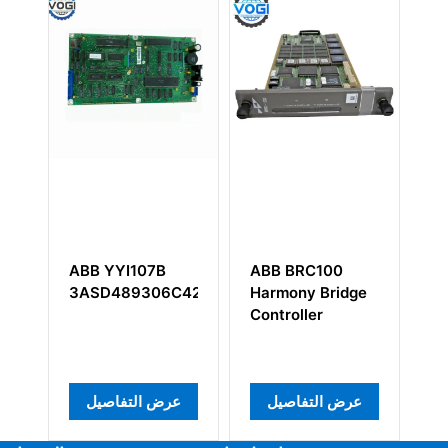
ABB YYI107B
ABB BRC100
ABB TU83
3ASD489306C421
Harmony Bridge
3BSE0085
Controller
التفاصيل
عرض التفاصيل
عرض التفاصيل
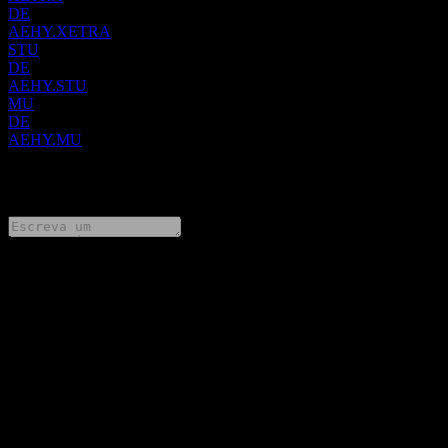
DE
AEHY.XETRA
STU
DE
AEHY.STU
MU
DE
AEHY.MU
0 Comments
Compartilhe suas ideias
FAQ
Qual é o preço da ação da Amundi Core EUR High Yield Bond
UCITS Acc hoje?
▼
Qual é o símbolo da ação da Amundi Core EUR High Yield
Bond UCITS Acc?
▼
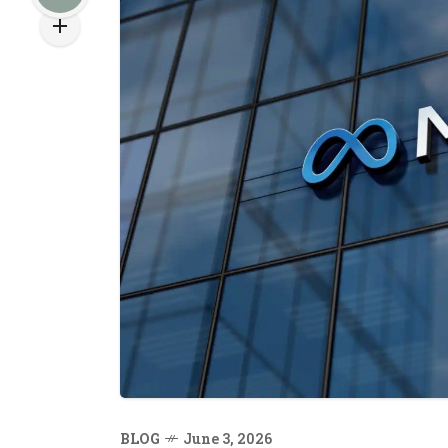
BLOG
June 3, 2026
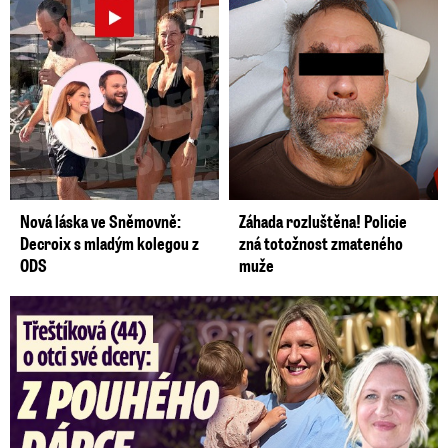
Nová láska ve Sněmovně:
Záhada rozluštěna! Policie
Decroix s mladým kolegou z
zná totožnost zmateného
ODS
muže
Třeštíková (44) o otci dcery: Z dárce spermatu pravý táta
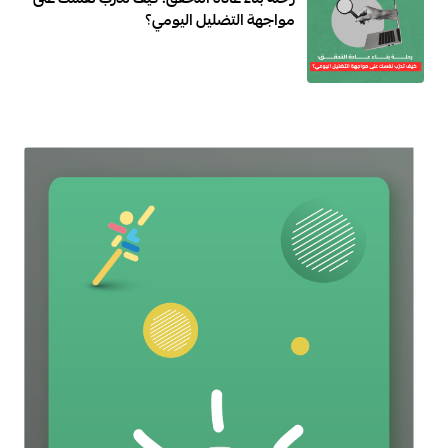
رحلة بناء عادة التحقق: كيف تدرّب نفسك على
مواجهة التضليل اليومي؟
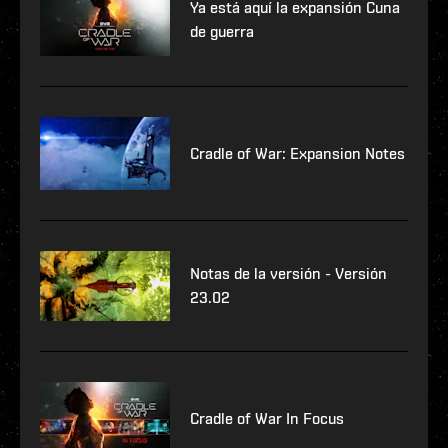
Ya está aquí la expansión Cuna
de guerra
Cradle of War: Expansion Notes
Notas de la versión - Versión
23.02
Cradle of War In Focus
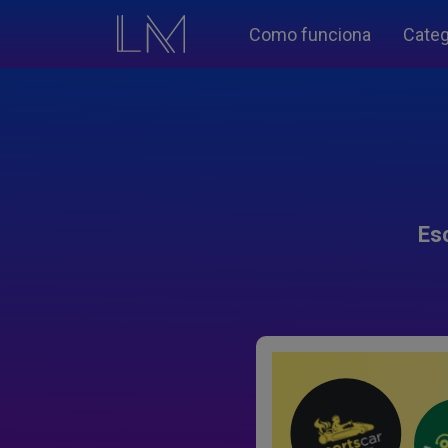
Como funciona
Categ
Es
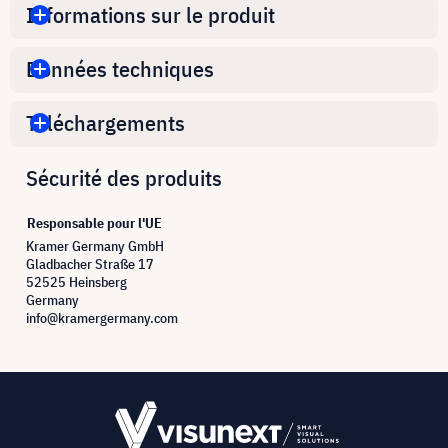
Informations sur le produit
Données techniques
Téléchargements
Sécurité des produits
Responsable pour l'UE
Kramer Germany GmbH
Gladbacher Straße 17
52525 Heinsberg
Germany
info@kramergermany.com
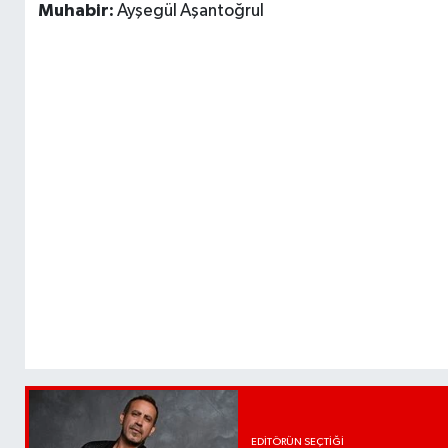
Muhabir:
Ayşegül Aşantoğrul
EDITÖRÜN SEÇTIĞI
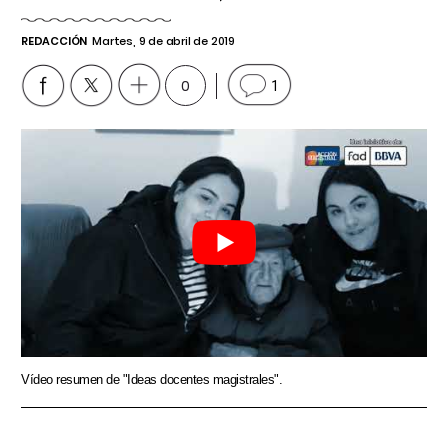
REDACCIÓN
Martes, 9 de abril de 2019
0
1
Vídeo resumen de "Ideas docentes magistrales".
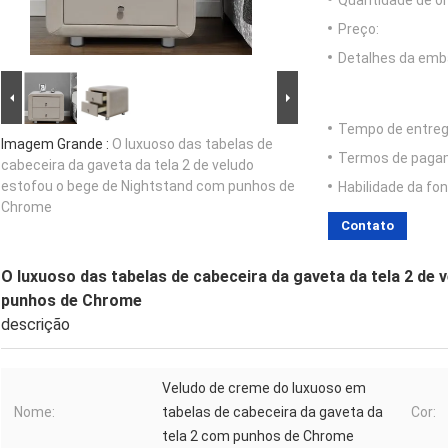
Quantidade de o
Preço:
Detalhes da emb
Tempo de entreg
Imagem Grande :
O luxuoso das tabelas de
Termos de paga
cabeceira da gaveta da tela 2 de veludo
estofou o bege de Nightstand com punhos de
Habilidade da fon
Chrome
Contato
O luxuoso das tabelas de cabeceira da gaveta da tela 2 de
punhos de Chrome
descrição
Veludo de creme do luxuoso em
Nome:
tabelas de cabeceira da gaveta da
Cor:
tela 2 com punhos de Chrome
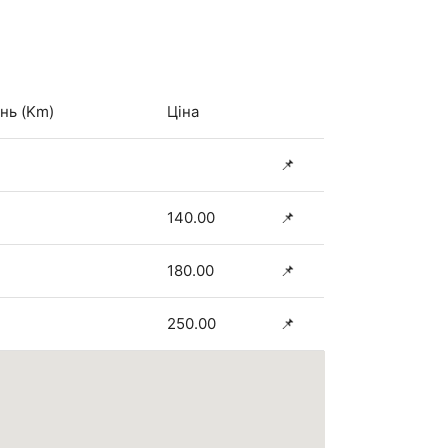
нь (Km)
Ціна
📌
140.00
📌
180.00
📌
250.00
📌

········

| Exercise instructions |
The lines from the top of the data above through the one holding "Informations sur le produit" are to be repeated exactly, and only those, with no pictures.

| Finished task |
ABB YYI107B
ABB BRC100
ABB TU83
3ASD489306C421
Harmony Bridge
3BSE0085
Controller
التفاصيل
عرض التفاصيل
عرض التفاصيل
DE
AEHY.XETRA
STU
DE
AEHY.STU
MU
DE
AEHY.MU
0 Comments
Compartilhe suas ideias
FAQ
Qual é o preço da ação da Amundi Core EUR High Yield Bond
UCITS Acc hoje?
▼
Qual é o símbolo da ação da Amundi Core EUR High Yield
Bond UCITS Acc?
▼
BLOG
June 3, 2026
Nová láska ve Sněmovně:
Záhada rozluštěna! Policie
Decroix s mladým kolegou z
zná totožnost zmateného
ODS
muže
Třeštíková (44) o otci dcery: Z dárce spermatu pravý táta
رحلة بناء عادة التحقق: كيف تدرّب نفسك على
مواجهة التضليل اليومي؟
Ya está aquí la expansión Cuna
de guerra
Cradle of War: Expansion Notes
Notas de la versión - Versión
23.02
Cradle of War In Focus
Como funciona
Categ
Es
Informations sur le produit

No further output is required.